__What this task involves__. An exact copy of all the data is needed, with every picture left out.

(Stored data entries)
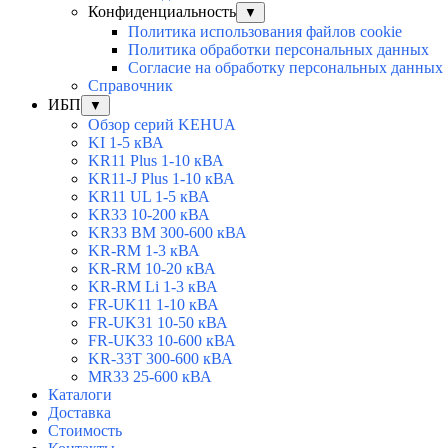
Конфиденциальность
▼
Политика использования файлов cookie
Политика обработки персональных данных
Согласие на обработку персональных данных
Справочник
ИБП
▼
Обзор серий KEHUA
KI 1-5 кВА
KR11 Plus 1-10 кВА
KR11-J Plus 1-10 кВА
KR11 UL 1-5 кВА
KR33 10-200 кВА
KR33 BM 300-600 кВА
KR-RM 1-3 кВА
KR-RM 10-20 кВА
KR-RM Li 1-3 кВА
FR-UK11 1-10 кВА
FR-UK31 10-50 кВА
FR-UK33 10-600 кВА
KR-33T 300-600 кВА
MR33 25-600 кВА
Каталоги
Доставка
Стоимость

__Exercise answer__.
Конфиденциальность
▼
Политика использования файлов cookie
Политика обработки персональных данных
Согласие на обработку персональных данных
Справочник
ИБП
▼
Обзор серий KEHUA
KI 1-5 кВА
KR11 Plus 1-10 кВА
KR11-J Plus 1-10 кВА
KR11 UL 1-5 кВА
KR33 10-200 кВА
KR33 BM 300-600 кВА
KR-RM 1-3 кВА
KR-RM 10-20 кВА
KR-RM Li 1-3 кВА
FR-UK11 1-10 кВА
FR-UK31 10-50 кВА
FR-UK33 10-600 кВА
KR-33T 300-600 кВА
MR33 25-600 кВА
Каталоги
Доставка
Стоимость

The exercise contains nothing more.